I first started thinking about context while I was applying standard supervised machine learning techniques to the diagnosis of gas turbine engines. Our data consisted of temperature and pressure sensor readings from turbine engines, which we represented as feature vectors. The task was to classify the vectors into eight different classes, one healthy engine class and seven different fault classes. A twist to the task was that we did not randomly split the data into training and testing sets. To make the task more realistic, we split the data into two sets based on the weather; a cold weather set and a warm weather set. The idea was that the diagnostic software should not be sensitive to the weather conditions. The foreground information consisted of the temperature and pressure values of the engine sensors and the background information consisted of the weather conditions. We quickly found that it was not possible to accurately classify the vectors using only the foreground information; accurate classification required taking the background information into account.
The problem of word sense disambiguation is often described in terms of context. The word “bank” means one thing in the sentence “I put my money in the bank” (financial bank) and another thing in the sentence “I put my towel on the bank” (river bank). The meaning of “bank” (the foreground) depends on the context of the sentence (the background). The task of word sense disambiguation is to use the context to determine the intended sense of the ambiguous word.
I now see that the problem of understanding how to use contextual information is very closely related to the problem of understanding analogy-making. (I am certainly not the first person to see this; Boicho Kokinov noticed it some time ago. I think it first occurred to me a couple of years ago, during a conversation with Daniel Silver about context, analogy, lifelong learning, and knowledge transfer.)
Analogy-making is based on the distinction between attributional similarity and relational similarity. Two things are attributionally similar when they have similar properties (attributes); for example, dog and wolf are attributionally similar. Two pairs of things are relationally similar when they have similar relations; for example, the relations of the pair dog:bark and the pair cat:meow are similar. Analogy-making is based on using relational similarity instead of attributional similarity. The reason for using relational similarity is that it results in more reliable predictions about the future than attributional similarity.
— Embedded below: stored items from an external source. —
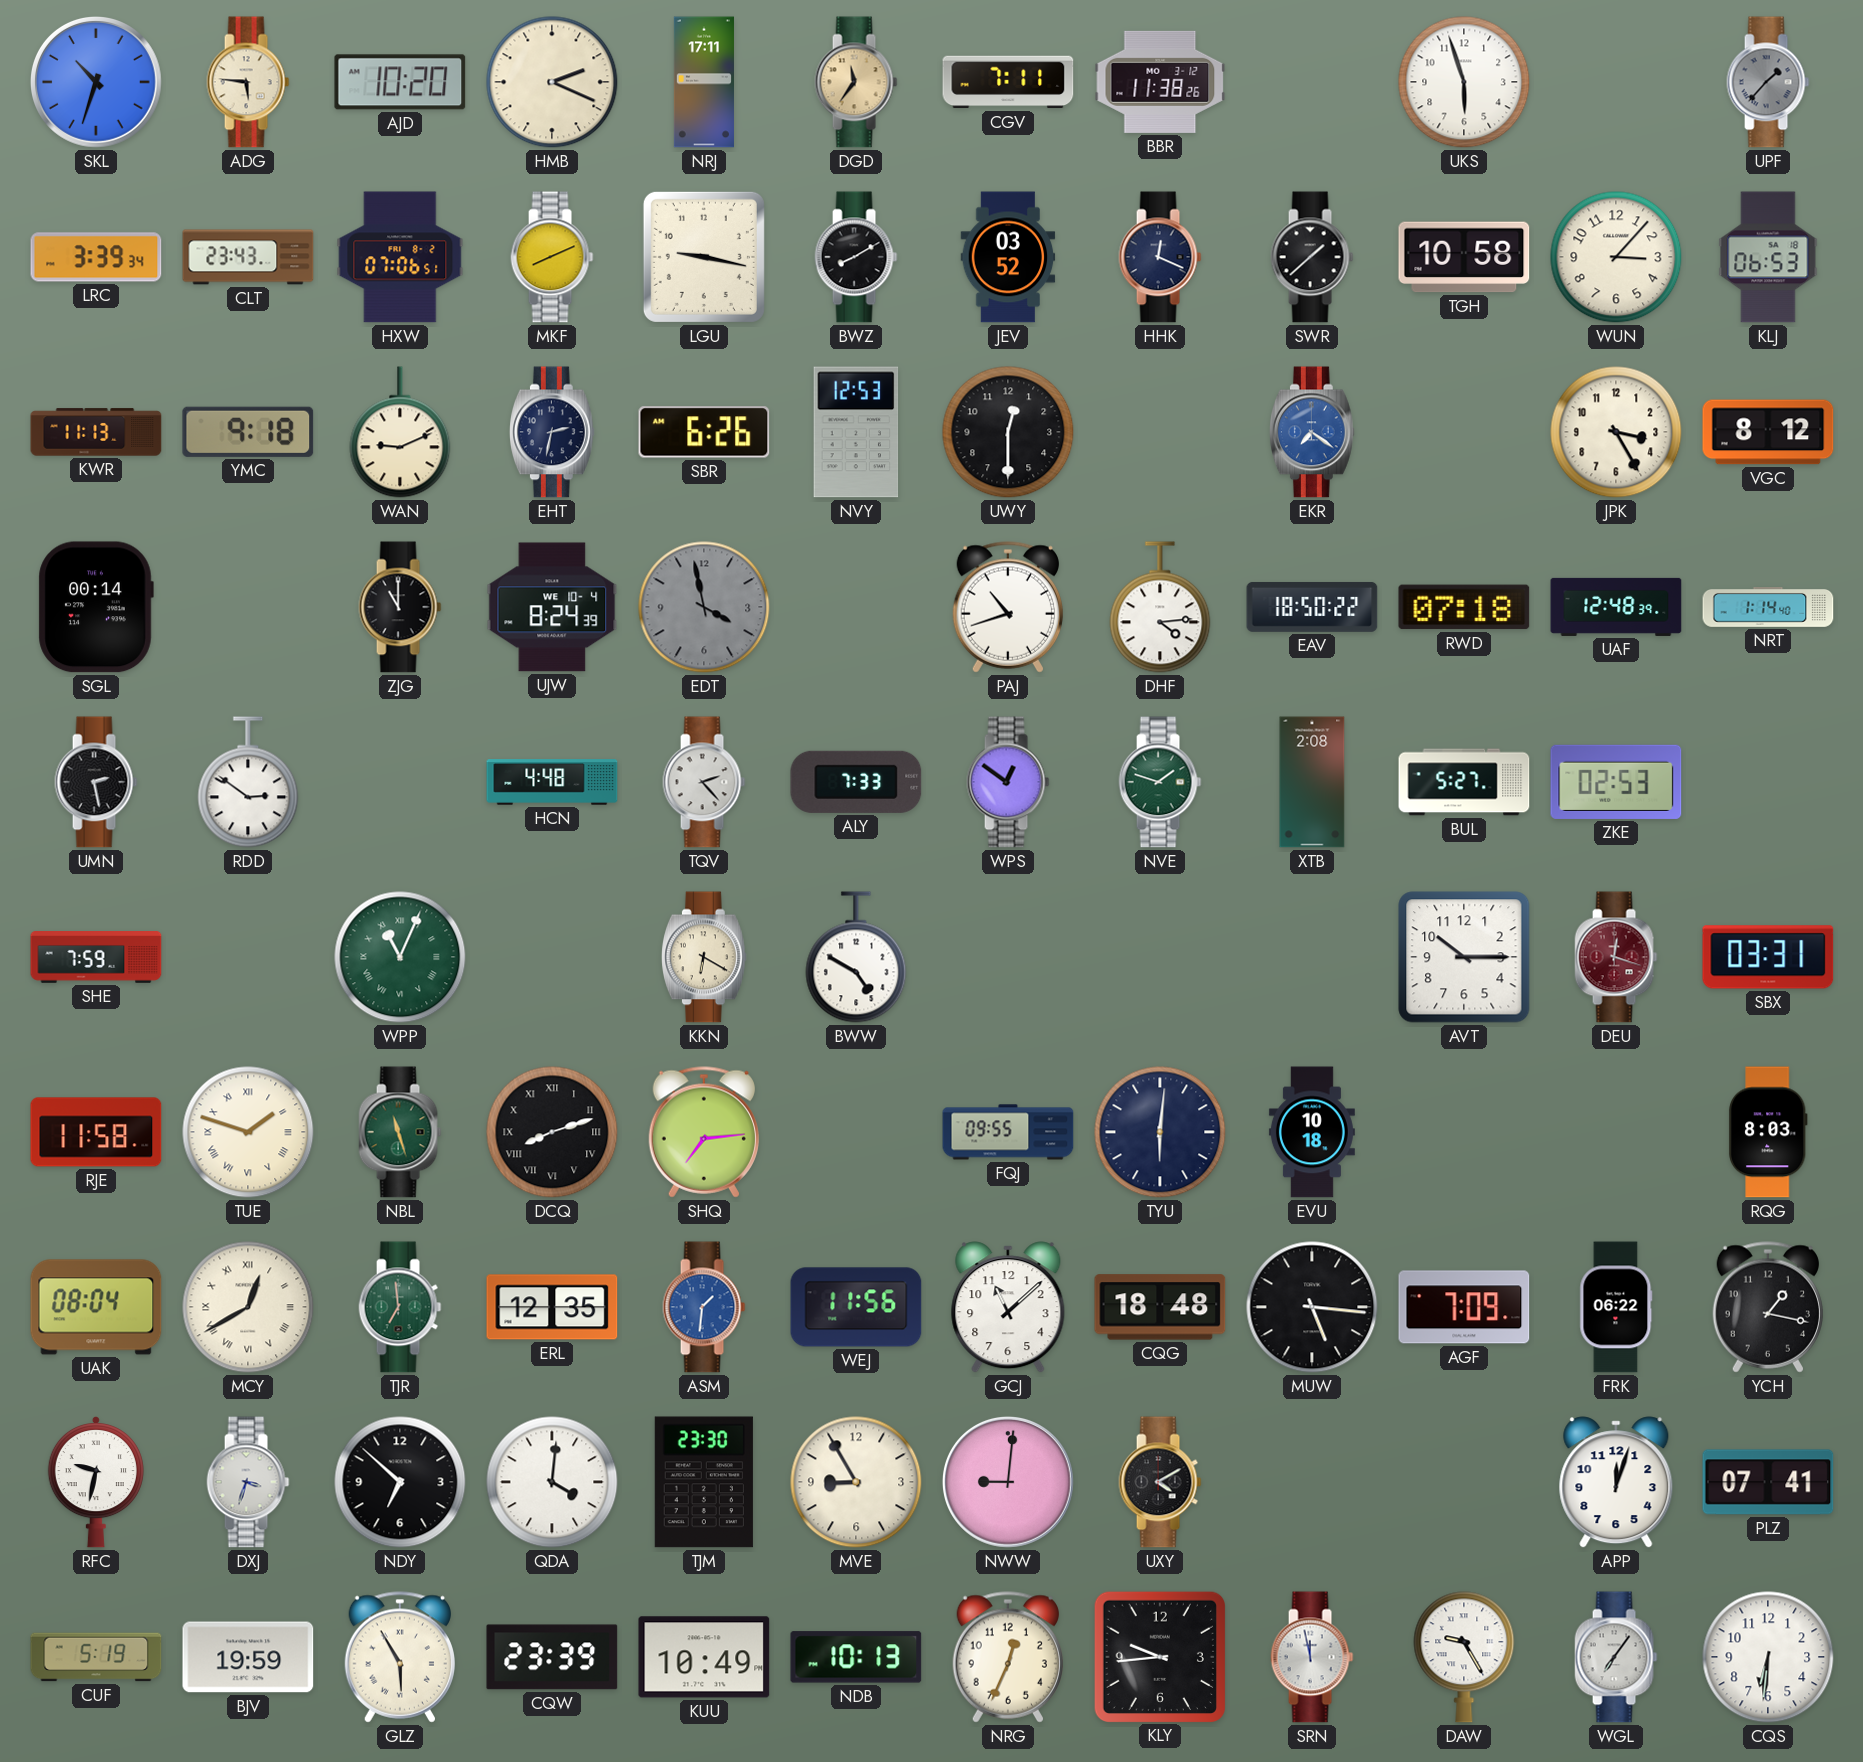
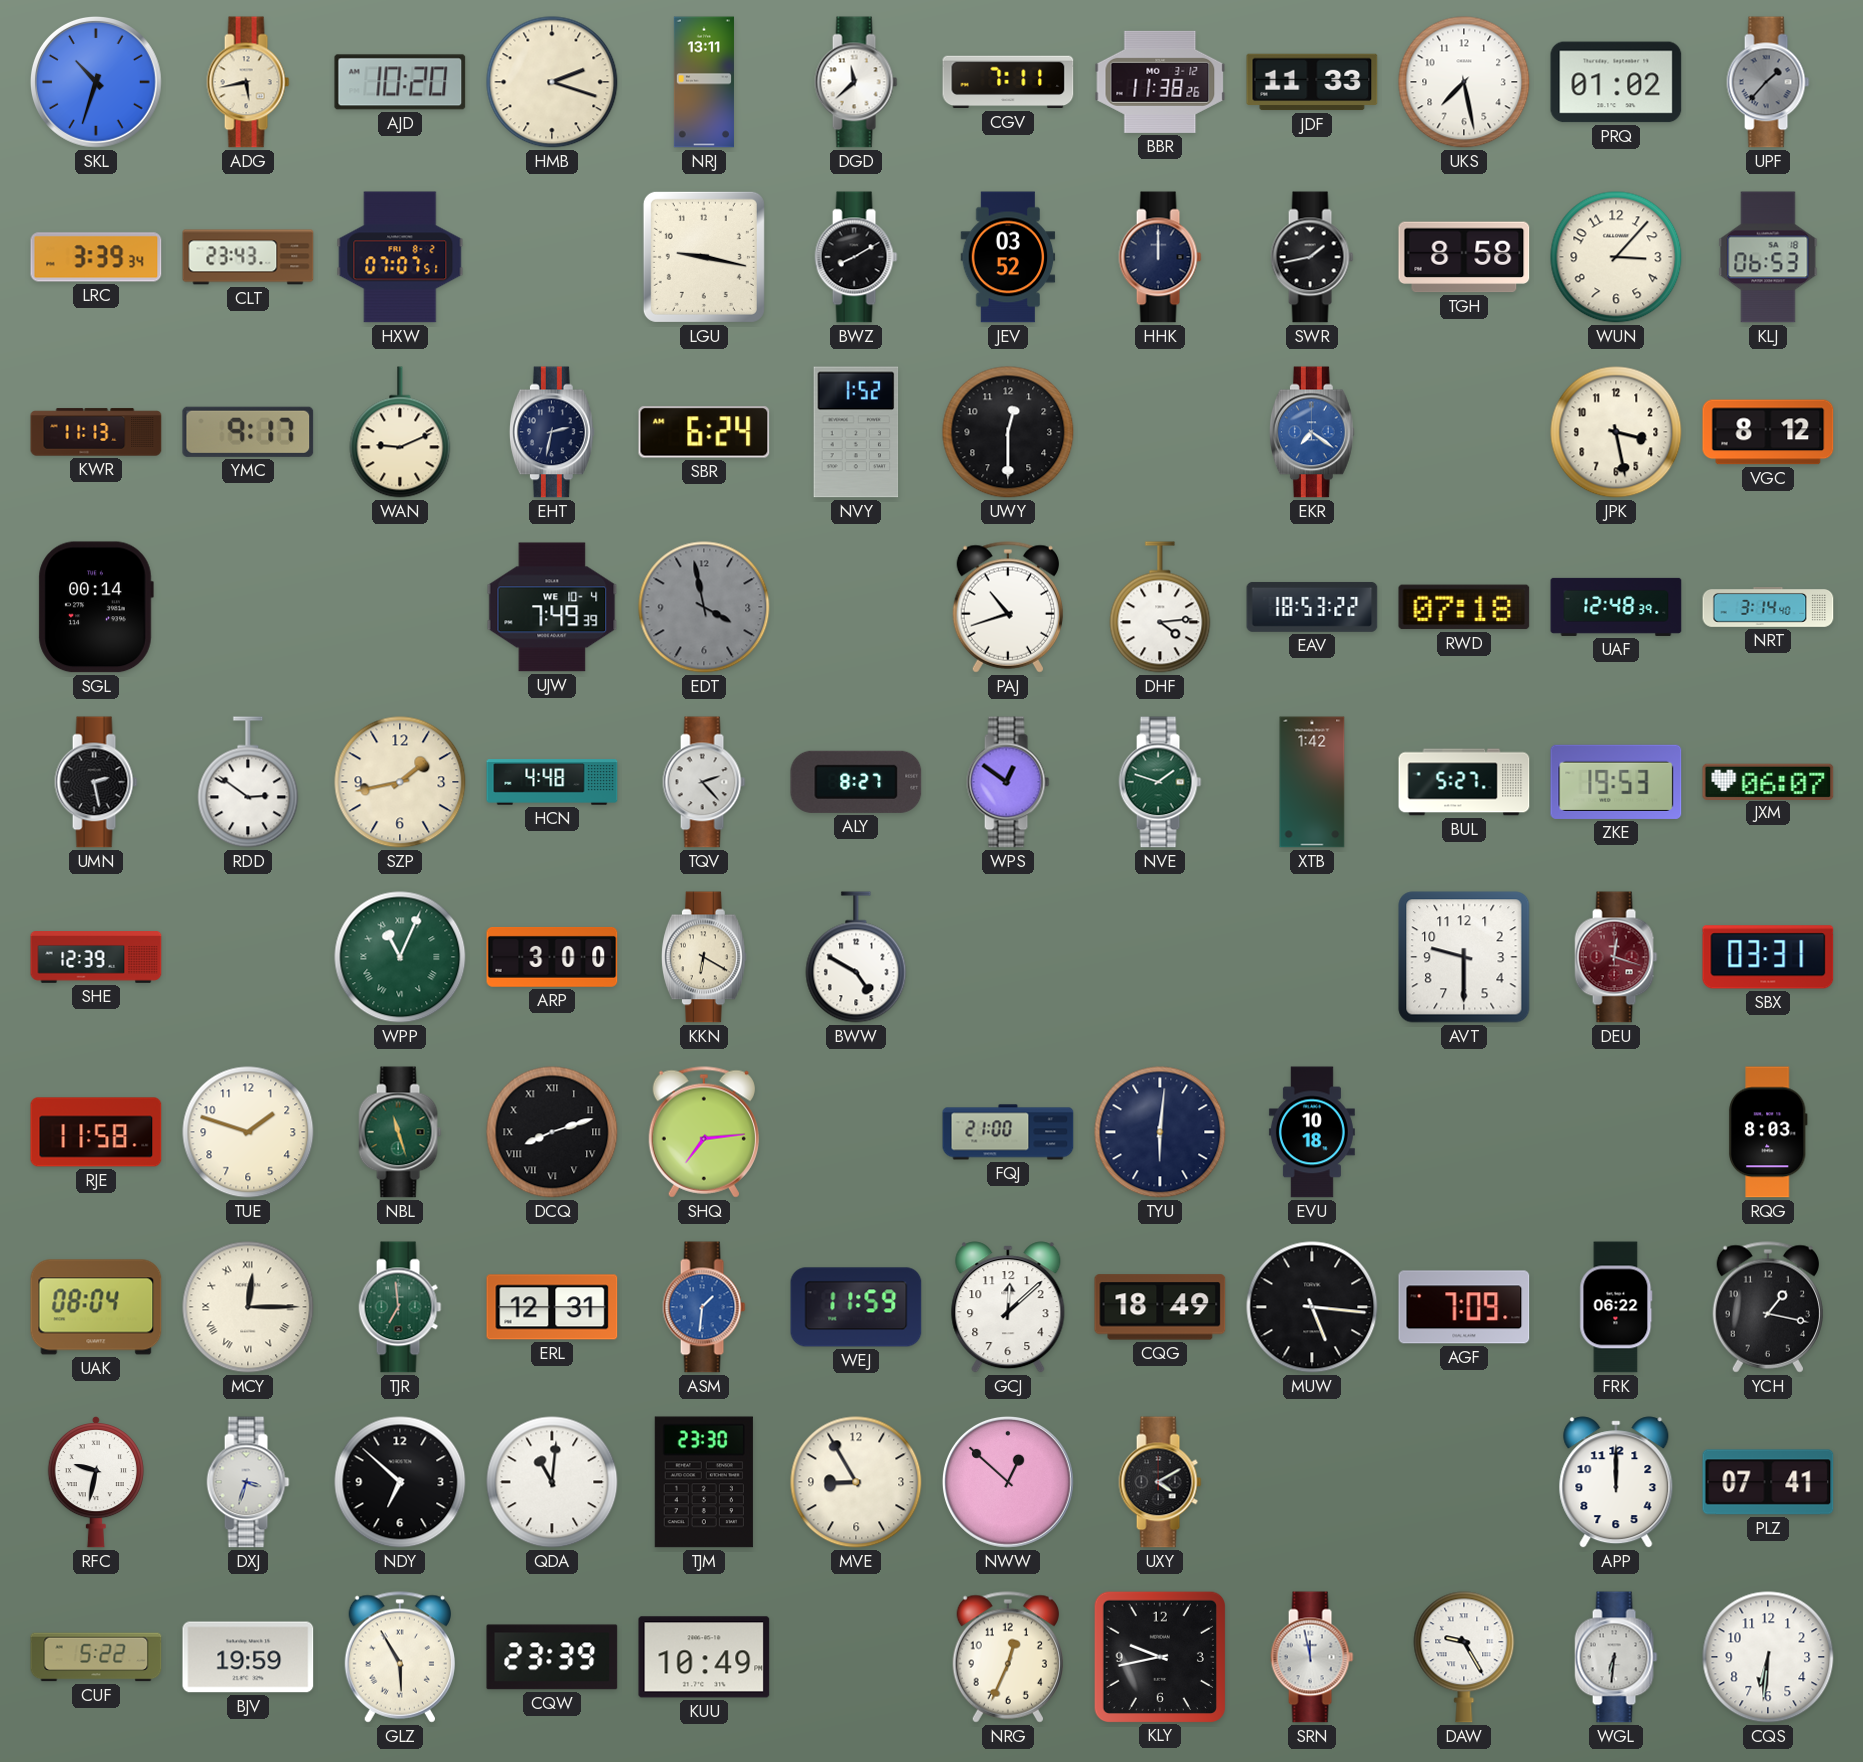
ADG: 5:46 -> 5:43
HMB: 2:19 -> 2:18
NRJ: 17:11 -> 13:11
DGD: 11:36 -> 11:38
DGD dial: champagne -> white
JDF: none -> 11:33
UKS: 5:57 -> 7:28
PRQ: none -> 01:02
HXW: 07:06 -> 07:07
MKF: 8:11 -> none
HHK: 12:19 -> 12:00
SWR: 1:38 -> 1:43
TGH: 10:58 -> 8:58
YMC: 9:18 -> 9:17
SBR: 6:26 -> 6:24
NVY: 12:53 -> 1:52
JPK: 3:25 -> 3:28
ZJG: 11:00 -> none
UJW: 8:24 -> 7:49
EAV: 18:50 -> 18:53
NRT: 1:14 -> 3:14
SZP: none -> 1:43
ALY: 7:33 -> 8:27
XTB: 2:08 -> 1:42
ZKE: 02:53 -> 19:53
JXM: none -> 06:07
SHE: 7:59 -> 12:39
ARP: none -> 3:00
AVT: 10:15 -> 9:30
TUE numerals: Roman -> Arabic
FQJ: 09:55 -> 21:00
MCY: 12:40 -> 12:15
ERL: 12:35 -> 12:31
WEJ: 11:56 -> 11:59
GCJ: 11:08 -> 12:08
CQG: 18:48 -> 18:49
QDA: 4:01 -> 11:01
NWW: 9:01 -> 12:52
APP: 12:03 -> 12:00
CUF: 5:19 -> 5:22
NDB: 10:13 -> none
KLY: 9:44 -> 9:43
WGL: 7:06 -> 6:31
Context is about the relation between foreground and background. The way we use contextual information to make predictions is that we represent the relations between the foreground and the background (e.g., the relation between weather and engine temperature), instead of representing only the properties of the foreground (e.g., the engine temperature out of context). Thus reasoning with contextual information is an instance of analogical reasoning. Looking at it the other way around, relational similarity is superior to attributional similarity because the former is more robust than the latter when there is contextual variation.
Let’s consider the colour red as an example. We tend to think of red as an attribute (“That car is red.”), but it is really a relation (“That car is red under these lighting conditions.”). We think that red in the morning is the same thing as red in the evening, but a spectrograph would show that this is not true. The spectrum of a red object changes as the lighting conditions change, but somehow we see the same red. How is this possible? This is the problem of colour constancy. Our colour vision automatically adjusts to the lighting conditions, at a basic neural level, far below our conscious awareness. Thus, for millennia, we thought red was a property, but we now know it is really a relation.
Why did evolution give our visual system colour constancy? Because we can make more reliable predictions about the future when we use the relation between an object’s spectrum and the lighting conditions than when we use the object’s spectrum alone. Our visual system takes context into account, without our awareness. Visual perception uses analogy (relational similarity), although we usually assume vision is purely attributional.
I believe that context and analogy are pervasive in cognition, but they almost always operate below our conscious awareness, so we have the mistaken impression that we can often ignore context, and that properties without relations are adequate for most problems. This illusion is a major barrier to progress in AI research.